Southern Swedish Forest Research Centre, Swedish University of Agricultural Sciences, Alnarp, Sweden.
Faculty of International Studies, Utsunomiya University, Utsunomiya, Japan.
PLoS One. 2022 May 19;17(5):e0267114. doi: 10.1371/journal.pone.0267114. eCollection 2022.
Involving members of the public in image classification tasks that can be tricky to automate is increasingly recognized as a way to complete large amounts of these tasks and promote citizen involvement in science. While this labor is usually provided for free, it is still limited, making it important for researchers to use volunteer contributions as efficiently as possible. Using volunteer labor efficiently becomes complicated when individual tasks are assigned to multiple volunteers to increase confidence that the correct classification has been reached. In this paper, we develop a system to decide when enough information has been accumulated to confidently declare an image to be classified and remove it from circulation. We use a Bayesian approach to estimate the posterior distribution of the mean rating in a binary image classification task. Tasks are removed from circulation when user-defined certainty thresholds are reached. We demonstrate this process using a set of over 4.5 million unique classifications by 2783 volunteers of over 190,000 images assessed for the presence/absence of cropland. If the system outlined here had been implemented in the original data collection campaign, it would have eliminated the need for 59.4% of volunteer ratings. Had this effort been applied to new tasks, it would have allowed an estimated 2.46 times as many images to have been classified with the same amount of labor, demonstrating the power of this method to make more efficient use of limited volunteer contributions. To simplify implementation of this method by other investigators, we provide cutoff value combinations for one set of confidence levels.

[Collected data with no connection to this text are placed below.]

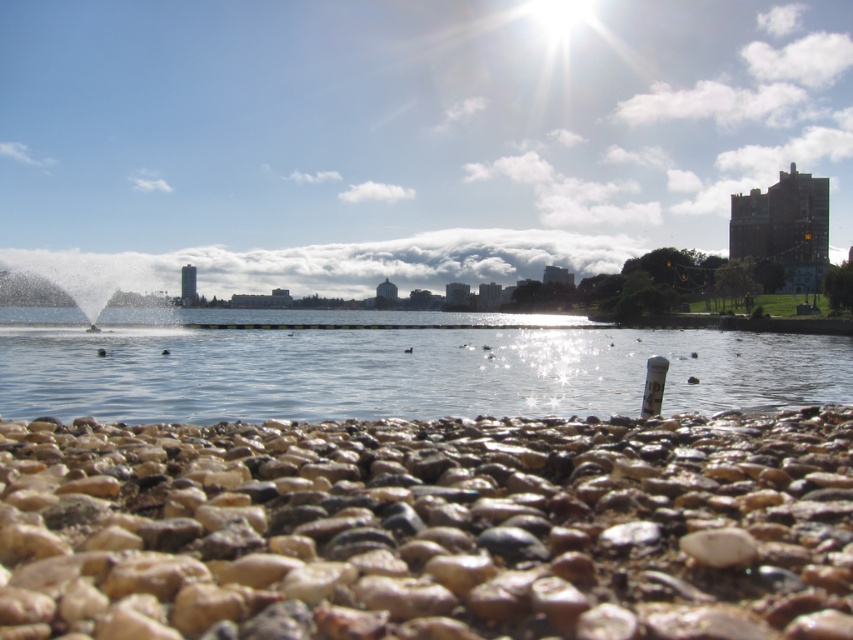 What do you see at coordinates (428, 529) in the screenshot? This screenshot has height=640, width=853. I see `brown pebbles at lower center` at bounding box center [428, 529].

Is point (769, 420) closer to viewer compared to point (741, 385)?

Yes, it is.

Does point (184, 568) lie in front of point (312, 384)?

That is True.

I want to click on brown pebbles at lower center, so click(x=428, y=529). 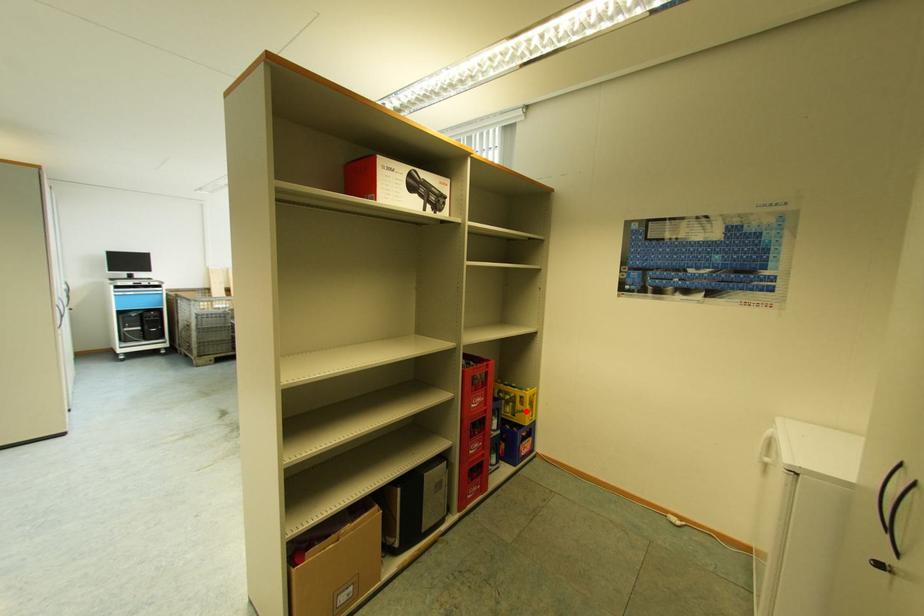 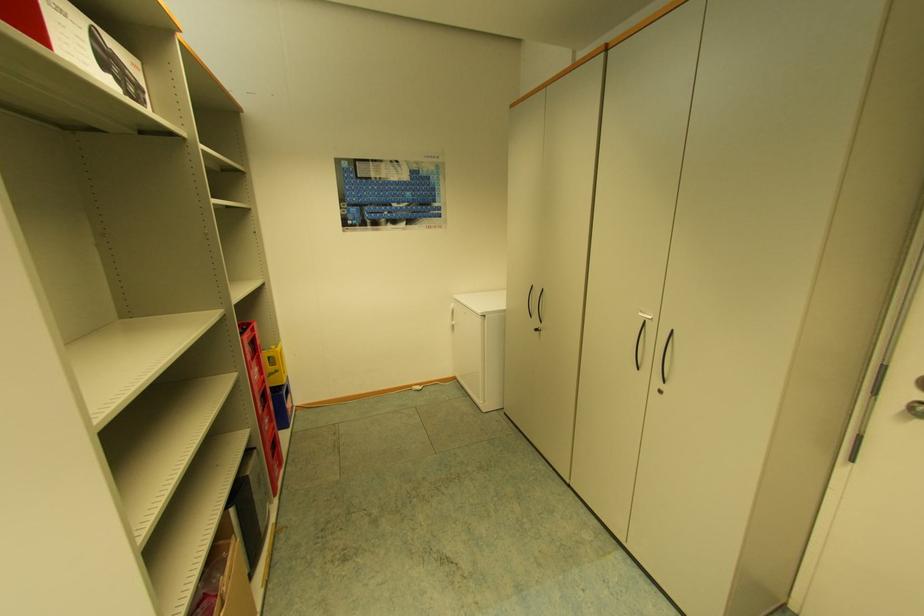 Question: I am providing you with two images of the same scene from different viewpoints. Given a red point in image1, look at the same physical point in image2. Is it:

Choices:
 (A) Closer to the viewpoint
 (B) Farther from the viewpoint

Answer: (A)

将公众成员纳入到难以实现自动化的图像分类任务中,已逐渐被视为完成大量此类任务和促进公民参与科学的一种方式。虽然此类劳动通常是无偿的,但它仍然是有限的,因此研究人员有必要尽可能有效地利用志愿者的贡献。当将单个任务分配给多个志愿者以提高对正确分类的信心时,有效地利用志愿者劳动就变得复杂了。在本文中,我们开发了一种系统,用于确定何时已经积累了足够的信息,可以有把握地宣布对图像进行分类并将其从流通中删除。我们使用贝叶斯方法来估计二进制图像分类任务中平均值的后验分布。当达到用户定义的置信度阈值时,任务将从流通中删除。我们使用一组超过 450 万个独特分类和 2783 名志愿者对超过 190000 张图像进行评估,以确定是否存在农田,来演示此过程。如果在此处概述的系统已经在原始数据收集活动中实施,那么它将消除 59.4%的志愿者评级的需求。如果将此努力应用于新任务,那么它将允许使用相同数量的劳动力对大约 2.46 倍的图像进行分类,从而证明了这种方法在更有效地利用有限的志愿者贡献方面的强大功能。为了简化其他研究人员对这种方法的实施,我们为一组置信水平提供了截止值组合。